Son yıllarda oldukça tartışılan dünyanın farklı noktalarında çalışan özellikle Amerikalı diplomat ve devlet yetkililerini etkileyen, birçok tıbbı bulgu ve semptomlara neden olan
Havana Sendromu Nedir?
İlk olarak 2016-2017 yıllarında Küba’da ve daha sonra diğer bazı ülkelerdeki Amerikalı diplomat ve devlet yetkililerinde ortaya çıkan nörolojik, vestibüler ve oküler klinik belirti ve bulgularıdır.
Peki, Küba’da Ne Oldu?
Havana’da ABD büyükelçiliğinde CIA adına çalışan bir diplomatta;
- ani baş ağrısı,
- bulantı,
- kusma,
- halsizlik,
- yorgunluk,
- kulak çınlaması,
- kafa içi basınç,
- sersemlik,
- unutkanlık gibi şikayetler ortaya çıkar.
Bir acil tıpçı için bile son derece can sıkıcı olan bu semptomlar için hastaya Havana’da gerekli rutin testler yapılır; ancak sonuç odaklı bir tanı konulamaz. Kişiler belirti ve bulgularına yönelik tedavi uygulanarak taburcu edilir. Bu kişiler bir anda çevredekilerin duymadığı şekilde gürültüler duyduklarını ardından baskı ve titreme hissettirdiklerini belirtirler. Şikayetler tam olarak geçmez ve dahası, sonraki aylarda birçok ABD Konsolosluğunda da benzer semptomlarda sağlık kuruluşlarına başvuru yapılmıştır. Bu durum ABD Dışişlerinin dikkatini çeker. Ülkede hasta olan diplomatlar ABD’ye geri çağırılır ve kapsamlı sağlık taraması yapılır.
Sonuçlar kaynağı belirsiz bir hastalığı işaret etmektedir. Tanımlanamayan bu hastalığın nedeni ise mikrodalga ışınlarını veya ultrasonik sesleri belirli kişilere yönelten gizli bir teknolojinin varlığından şüphe duyulmasına yol açar.
Bu durumda ‘“Sonik Silah” denen ultrasonik ya da infrasonik ses dalgaları yayan cihazlar ile diplomatlara saldırı mı yapıldı?’ sorularını insanlarda düşündürüyor.

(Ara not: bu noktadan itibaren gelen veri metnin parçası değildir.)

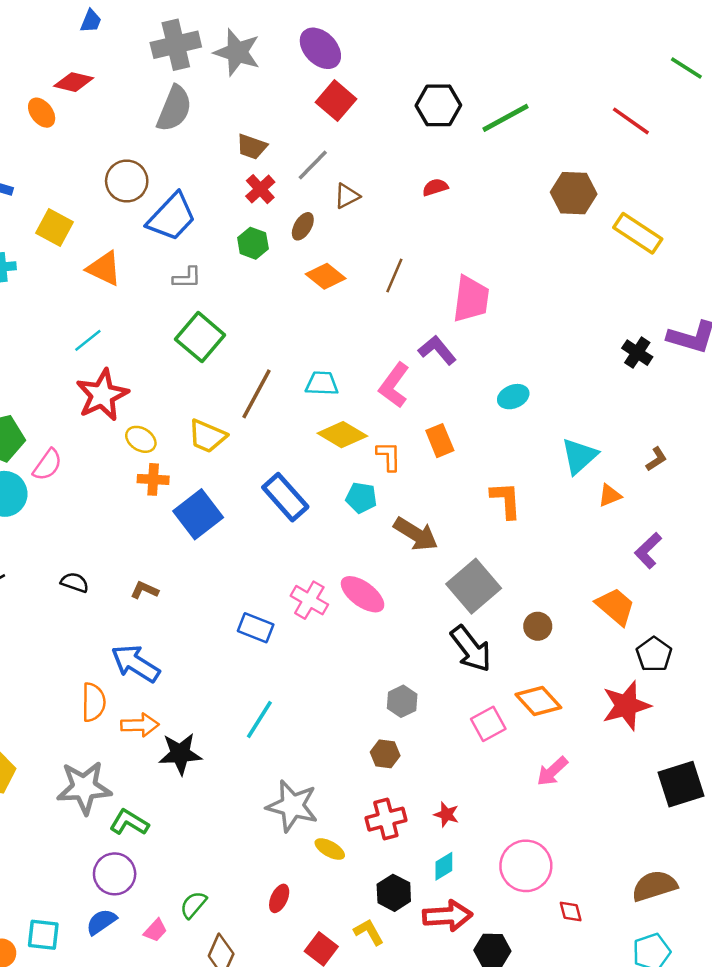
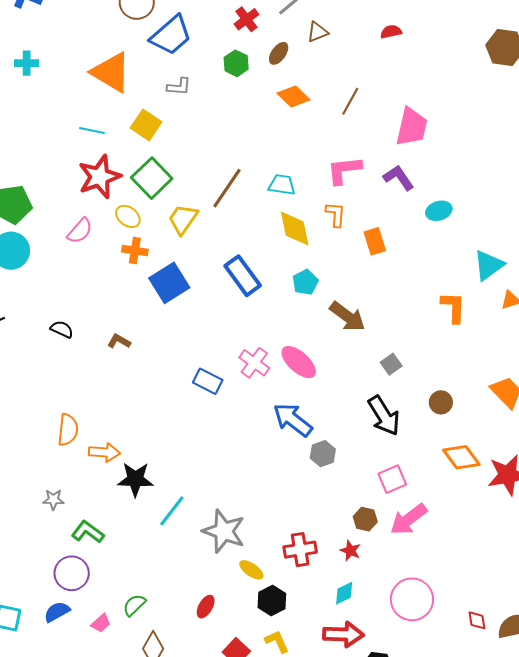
yellow square: (54, 227) -> (146, 125), moved
orange triangle: (104, 268) -> (111, 72), size x1.4
green square: (200, 337) -> (152, 178), moved
cyan line: (88, 340) -> (92, 131), turned 45
purple L-shape: (437, 350) -> (399, 178), moved
pink L-shape: (394, 385) -> (344, 170), moved, turned 42
yellow diamond: (342, 435) -> (295, 229), turned 42
yellow trapezoid: (207, 436) -> (183, 219), turned 96
orange L-shape: (389, 456) -> (336, 214), moved
pink semicircle: (47, 465) -> (80, 231), moved
cyan pentagon: (361, 498) -> (305, 282), turned 30
orange L-shape: (506, 500) -> (453, 307), moved
gray square: (474, 586) -> (391, 364), size x0.5
blue arrow: (135, 663) -> (293, 420), moved
orange diamond: (538, 701) -> (461, 457), moved
cyan line: (259, 720) -> (172, 511), moved
brown hexagon: (385, 754) -> (365, 519), moved
pink arrow: (552, 771) -> (409, 519), moved, size x1.4
gray star: (84, 788) -> (53, 500), size x0.5
black hexagon: (394, 893) -> (272, 601), moved
red diamond: (571, 912) -> (477, 620), moved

Birçok şüphe sonucunda 2019 yılında JAMA’da yayınlanan bir çalışmada, Havana’da nörolojik belirti ve bulgular yaşayan insanların MRG bulgularında beyaz cevher hacminde, serebral doku (beyin zarı) mikroyapısal bütünlüğünde, işitsel ve görsel-uzaysal alt ağlarda fonksiyonel bağlantılarda önemli nörogörüntüleme farklılıkları tespit edildi. Bu şüphe ve tetkikler sonucunda kesin bir nedene ve tedaviye ulaşılamamıştır.